自分もこの手の「しがらみ」を知るまでは競馬が好きだったが、それ(以前も書いた「男尊女卑な傾向」も含む)を知って以降は競馬の見方が大きく変わったと思う。少なくとも「競馬=スポーツ」という考えは綺麗サッパリ消えてなくなった。確かに競馬は多額の金が動く上に1頭の馬に対して「騎手」「調教師」「馬主」「生産牧場」と多くの人間が絡むので様々な「しがらみ」が起きるのは仕方ない(武豊騎手と某馬主のように「些細な口論が原因で絶縁」という事も珍しくない)としても、それらは競馬を見るほう(馬券を買うほう)にしてみれば「どうでもいい話」である。しかし今はその「しがらみ」の中に「エージェント」が加わり、しかもそれがレースの結果(馬券の結果)までも左右する時代になってしまっている(※1)。…まともな人間(?)なら「そんな世界の何が面白いのか?」と思っても不思議ではない。
そう考えると自分が新たにのめりこんだボートレースは健全(?)だと思う。何せ「選手」しかいないので余計な「しがらみ」が起きない=「切磋琢磨な勝負の世界」になっている(と思う)ので。
…JRAで「1騎手あたりの騎乗回数制限」を設けたらどうだろう、なんてことを突然思いついた。たとえば
・4日開催(2場所×土日)…1週末で15回まで
・6日開催(3場所×土日、または2場所×祝日を絡めた3日)…1週末で20回まで
みたいな感じで。もちろんやったらやったで別の問題が発生する可能性もある(そういう話が出た時点で真っ先に社台グループが反発してくる=その案を潰しに来る気もする)が、少なくとも今と比べたら「一生懸命に調教を頑張っている連中の活躍の場」は増えると思う。少なくとも今のままでは「人(次世代を担うべき騎手)が育たない」と思う。やっぱり騎手にとっては(騎手以外のスポーツ選手でも)実戦こそ最大の勉強だろうから。

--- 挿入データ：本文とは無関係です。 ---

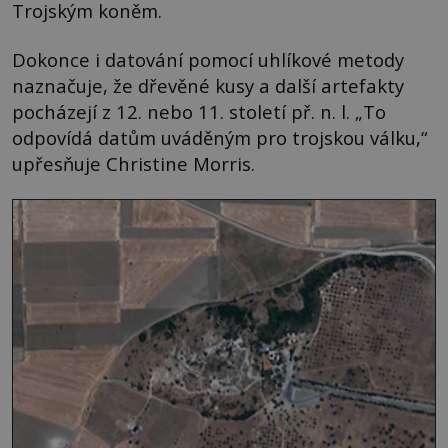
Trojským koněm.
Dokonce i datování pomocí uhlíkové metody
naznačuje, že dřevěné kusy a další artefakty
pocházejí z 12. nebo 11. století př. n. l. „To
odpovídá datům uváděným pro trojskou válku,“
upřesňuje Christine Morris.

…偉そうな事を書いたが、正直今の自分にはJRAがどうなろうと「どうでもいい話」なんだよなぁ…(笑)
※1…他にも近年は「トレセン牧場」と言って、東西のトレセン(美浦トレーニングセンター、栗東トレーニングセンター)以外(基本的に近郊)の「調教施設の整った牧場」で馬を仕上げてレースに臨む、というパターンが増えている。そういう場合、トレセンの直前調教(取材陣が見ているところ)では軽いウォーミングアップ程度で終わらせる事が多い(のでそこで出たタイムだけでは本当の仕上がり具合が分からない)。当然ながら(?)トレセン牧場の「施設」や「人」の質によっても仕上がり具合(ひいてはレースの結果)は左右されるわけで、それを知っているといないとでは予想に際し大きなハンデになるのは想像に難くない。